Start of DATASET CONTENT
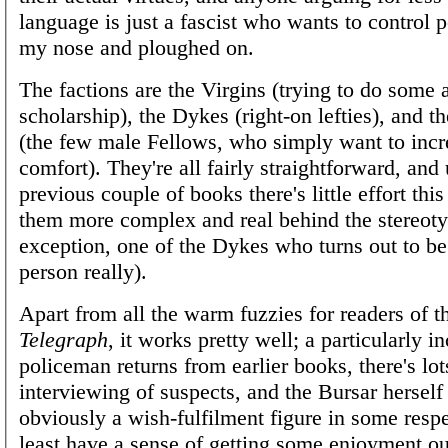
language is just a fascist who wants to control p
my nose and ploughed on.
The factions are the Virgins (trying to do some 
scholarship), the Dykes (right-on lefties), and
(the few male Fellows, who simply want to incr
comfort). They're all fairly straightforward, and 
previous couple of books there's little effort thi
them more complex and real behind the stereoty
exception, one of the Dykes who turns out to be
person really).
Apart from all the warm fuzzies for readers of 
Telegraph
, it works pretty well; a particularly 
policeman returns from earlier books, there's lot
interviewing of suspects, and the Bursar herself
obviously a wish-fulfilment figure in some respe
least have a sense of getting some enjoyment ou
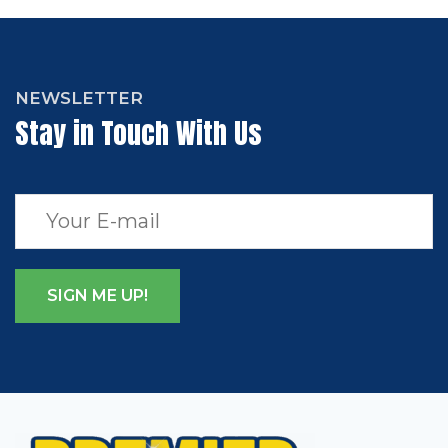
NEWSLETTER
Stay in Touch With Us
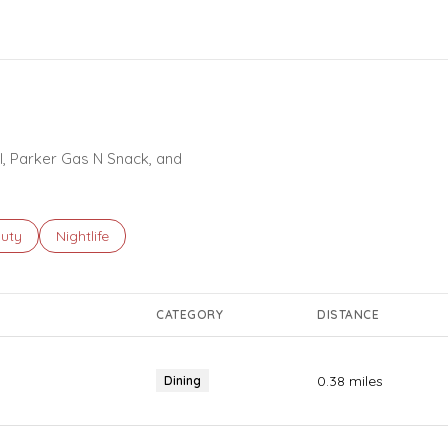
ORE
ll, Parker Gas N Snack, and
ses related to
rch businesses related to
uty
Search businesses related to
Nightlife
CATEGORY
DISTANCE
0.38
miles
Dining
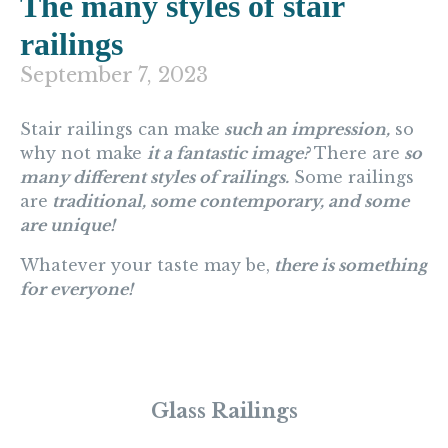
The many styles of stair
railings
September 7, 2023
Stair railings can make
such an impression,
so
why not make
it a fantastic image?
There are
so
many different styles of railings.
Some railings
are
traditional, some contemporary, and some
are unique!
Whatever your taste may be,
there is something
for everyone!
Glass Railings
End of DATASET CONTENT
WHAT THE EXERCISE ASKS
Report, with a number and no other words, how many lines of the listing contain "businesses".

SOLUTION
2